→ **What needs to be done**: Go through the data below. List every line that holds the word "pain".

→ **Provided records**:
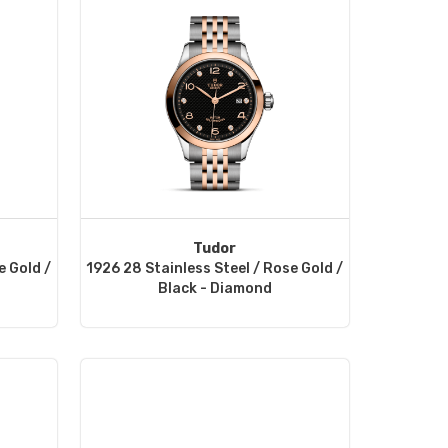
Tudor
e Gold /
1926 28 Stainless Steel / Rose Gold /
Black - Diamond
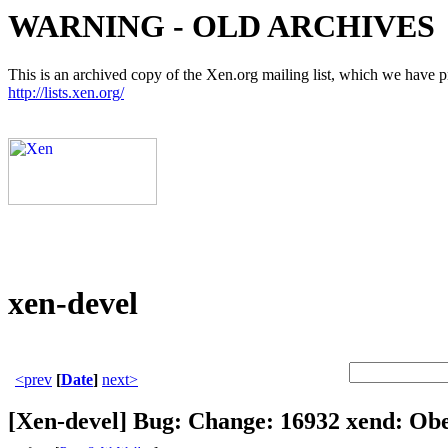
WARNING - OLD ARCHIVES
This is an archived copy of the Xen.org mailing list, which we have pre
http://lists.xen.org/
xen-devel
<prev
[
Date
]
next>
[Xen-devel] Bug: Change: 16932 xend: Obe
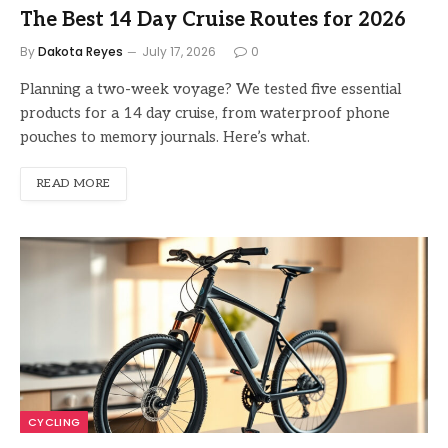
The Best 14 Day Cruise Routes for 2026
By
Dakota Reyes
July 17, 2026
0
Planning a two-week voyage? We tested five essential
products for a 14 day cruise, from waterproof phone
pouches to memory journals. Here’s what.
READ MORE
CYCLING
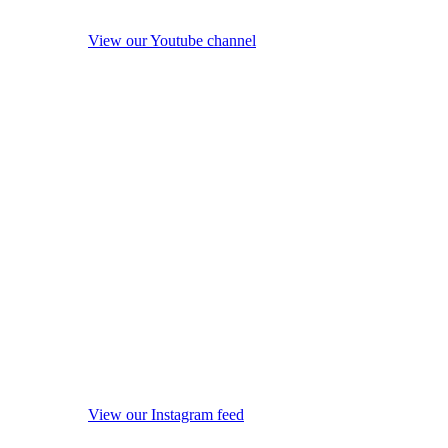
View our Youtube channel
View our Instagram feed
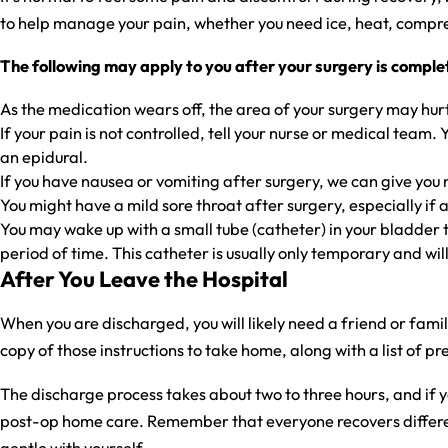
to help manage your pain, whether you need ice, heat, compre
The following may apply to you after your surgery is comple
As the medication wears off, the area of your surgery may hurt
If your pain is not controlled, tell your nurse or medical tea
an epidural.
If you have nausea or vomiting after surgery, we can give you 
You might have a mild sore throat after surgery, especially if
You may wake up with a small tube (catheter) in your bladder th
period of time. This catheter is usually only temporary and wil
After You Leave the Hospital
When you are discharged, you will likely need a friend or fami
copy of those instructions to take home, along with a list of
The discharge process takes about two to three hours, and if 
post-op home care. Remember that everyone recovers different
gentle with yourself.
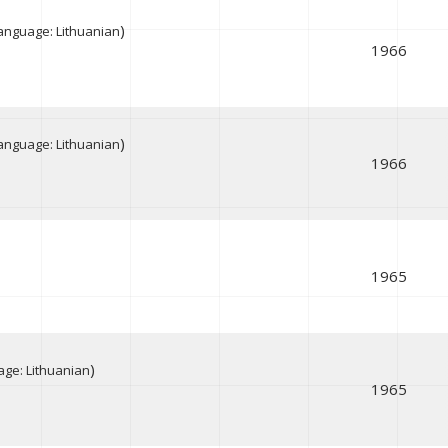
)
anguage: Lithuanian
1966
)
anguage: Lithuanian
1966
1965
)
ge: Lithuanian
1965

→ **Written answer**:
to help manage your pain, whether you need ice, heat, compre
If your pain is not controlled, tell your nurse or medical tea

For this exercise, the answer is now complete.